Spaß und Leben im Garten kommen bei Jörg ganz sicher nicht zu kurz. Also, nicht das tierische und pflanzliche Gewusel unter und über der Erde, sondern das Menscheln. Unbezahlbar, die Kaffee-und-Kuchen-Szene. Ich auch bitte einen süßen Bienenstich! Apropos Bienen: Auch Blumen kommen vor und es gibt eine weitere prima Liste dazu, welche man essen kann. Die Akelei übrigens, die ich mir vor zwei Jahren in meinem Blütenrausch mal einverleibt habe, ist nicht dabei. Eine der ganz wenigen, die man nicht essen sollte, weil giftig.
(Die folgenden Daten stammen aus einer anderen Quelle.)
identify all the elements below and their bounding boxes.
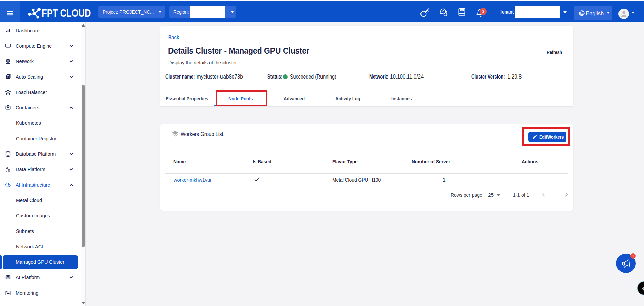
svg-text:?: ? xyxy=(442,9,444,13)
svg-text:AI: AI xyxy=(7,277,9,278)
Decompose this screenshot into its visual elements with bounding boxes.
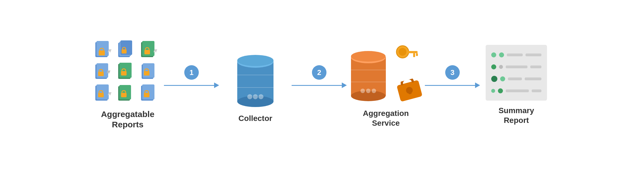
svg-rect-30	[121, 93, 127, 97]
summary-dot-1a	[491, 52, 496, 57]
lock-box-icon	[394, 77, 425, 105]
svg-point-42	[258, 94, 263, 99]
aggregation-service-node: Aggregation Service	[350, 42, 422, 128]
svg-point-51	[372, 89, 376, 93]
arrow-head-3	[475, 82, 480, 88]
reports-grid	[94, 40, 161, 104]
arrow-number-2: 2	[312, 65, 326, 80]
arrow-2: 2	[292, 65, 347, 88]
arrow-shaft-2	[292, 85, 342, 86]
summary-row-4	[491, 87, 541, 94]
svg-rect-3	[99, 50, 105, 55]
report-icon-1	[94, 40, 114, 60]
arrow-head-1	[214, 82, 219, 88]
svg-rect-29	[119, 85, 131, 99]
arrow-line-1	[164, 82, 219, 88]
arrow-shaft-3	[425, 85, 475, 86]
svg-rect-54	[407, 51, 418, 53]
report-icon-8	[117, 84, 137, 104]
summary-bar-1b	[526, 54, 541, 56]
svg-point-50	[366, 89, 371, 93]
svg-rect-23	[144, 71, 149, 76]
summary-bar-2b	[530, 65, 541, 68]
summary-dot-3a	[491, 76, 497, 82]
summary-dot-4a	[491, 89, 495, 93]
summary-dot-3b	[500, 76, 505, 81]
summary-bar-2a	[506, 65, 527, 68]
report-icon-6	[140, 62, 160, 82]
collector-db-icon	[234, 47, 276, 108]
svg-point-49	[360, 89, 365, 93]
arrow-head-2	[342, 82, 347, 88]
report-icon-2	[117, 40, 137, 60]
svg-rect-27	[98, 93, 104, 97]
summary-bar-1a	[507, 54, 523, 56]
arrow-3: 3	[425, 65, 480, 88]
summary-report-label: Summary Report	[498, 106, 534, 125]
svg-point-53	[399, 48, 406, 56]
arrow-number-1: 1	[184, 65, 199, 80]
report-icon-4	[94, 62, 114, 82]
collector-node: Collector	[222, 47, 289, 123]
arrow-shaft-1	[164, 85, 214, 86]
svg-point-40	[247, 94, 252, 99]
aggregatable-reports-label: Aggregatable Reports	[101, 109, 154, 130]
summary-bar-3a	[508, 77, 522, 80]
svg-point-41	[253, 94, 258, 99]
summary-row-3	[491, 75, 541, 82]
summary-report-node: Summary Report	[483, 45, 550, 125]
svg-rect-56	[416, 53, 418, 56]
summary-bar-4a	[506, 89, 529, 92]
arrow-number-3: 3	[445, 65, 460, 80]
summary-dot-4b	[498, 88, 503, 93]
aggregation-db-icon	[350, 43, 389, 102]
summary-bar-3b	[525, 77, 541, 80]
diagram-container: Aggregatable Reports 1 Collector	[0, 0, 644, 170]
report-icon-7	[94, 84, 114, 104]
report-icon-9	[140, 84, 160, 104]
summary-dot-2b	[499, 65, 503, 69]
svg-rect-7	[122, 49, 127, 54]
summary-row-2	[491, 63, 541, 71]
svg-point-39	[237, 55, 273, 66]
report-icon-3	[140, 40, 160, 60]
arrow-line-3	[425, 82, 480, 88]
summary-report-visual	[486, 45, 547, 101]
aggregatable-reports-node: Aggregatable Reports	[94, 40, 161, 130]
collector-label: Collector	[238, 113, 272, 123]
svg-rect-15	[98, 72, 104, 76]
arrow-line-2	[292, 82, 347, 88]
svg-rect-33	[144, 93, 149, 97]
summary-row-1	[491, 51, 541, 59]
svg-rect-55	[413, 53, 415, 57]
summary-dot-2a	[491, 64, 496, 69]
aggregation-service-visual	[350, 42, 422, 103]
summary-bar-4b	[532, 89, 541, 92]
svg-point-48	[351, 51, 386, 62]
svg-rect-11	[144, 50, 150, 54]
report-icon-5	[117, 62, 137, 82]
summary-dot-1b	[499, 52, 504, 57]
key-icon	[394, 42, 419, 67]
arrow-1: 1	[164, 65, 219, 88]
aggregation-service-label: Aggregation Service	[363, 108, 409, 128]
svg-rect-20	[121, 71, 127, 76]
Das Buch vereint kompakt, was man sich sonst erst zusammenrecherchieren müsste. Etwa bei den Geräten, wie dieses Ding mit den drei Zacken heißt und wofür es gut ist. Oder wie man am besten Wasser sammelt oder, noch besser, durch Mulchen Trockenheit auf den Beeten reduziert. Dazu Tipps für Gewächshaus, Früh- und Spätbeet undundund… Nochwas? Hardcover! Super gemacht. Leinenoptik und abwaschbar. Allein das ein Bringer. Tatsächlich ist das Design ein Wiedererkennungsmerkmal der „mdr Garten“-Buchreihe. Mit dem beeindruckenden Preis-Leistungs-Verhältnis wird hier der Bildungsauftrag wörtlich genommen. Kurz: Klare Empfehlung für alle Gemüse(garten)fans.